[Collected data entries]
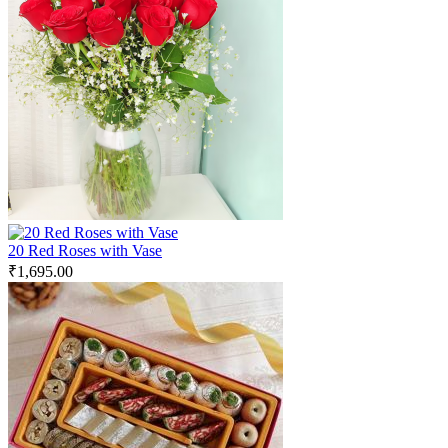
20 Red Roses with Vase
₹
1,695.00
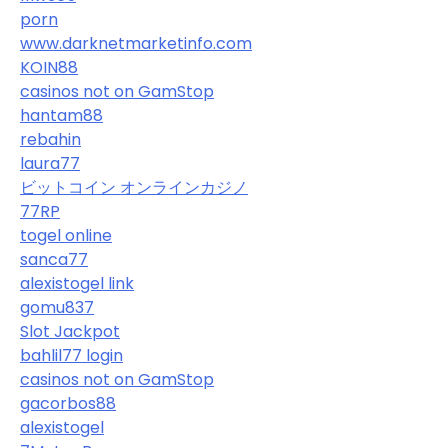
porn
www.darknetmarketinfo.com
KOIN88
casinos not on GamStop
hantam88
rebahin
laura77
ビットコイン オンラインカジノ
77RP
togel online
sanca77
alexistogel link
gomu837
Slot Jackpot
bahlil77 login
casinos not on GamStop
gacorbos88
alexistogel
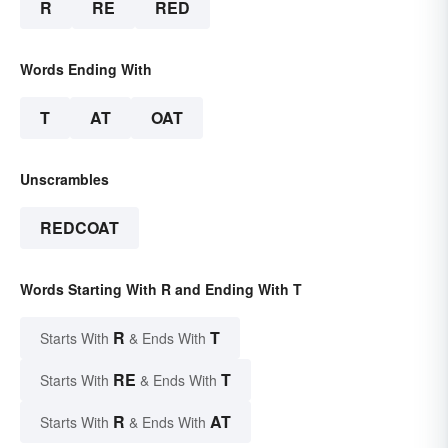
R
RE
RED
Words Ending With
T
AT
OAT
Unscrambles
REDCOAT
Words Starting With R and Ending With T
R
T
Starts With
& Ends With
RE
T
Starts With
& Ends With
R
AT
Starts With
& Ends With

> _Assignment_: Set down all of the data word for word; no pictures belong in it.

> _Problem solution_:
20 Red Roses with Vase
₹
1,695.00
porn
www.darknetmarketinfo.com
KOIN88
casinos not on GamStop
hantam88
rebahin
laura77
ビットコイン オンラインカジノ
77RP
togel online
sanca77
alexistogel link
gomu837
Slot Jackpot
bahlil77 login
casinos not on GamStop
gacorbos88
alexistogel
R
RE
RED
Words Ending With
T
AT
OAT
Unscrambles
REDCOAT
Words Starting With R and Ending With T
R
T
Starts With
& Ends With
RE
T
Starts With
& Ends With
R
AT
Starts With
& Ends With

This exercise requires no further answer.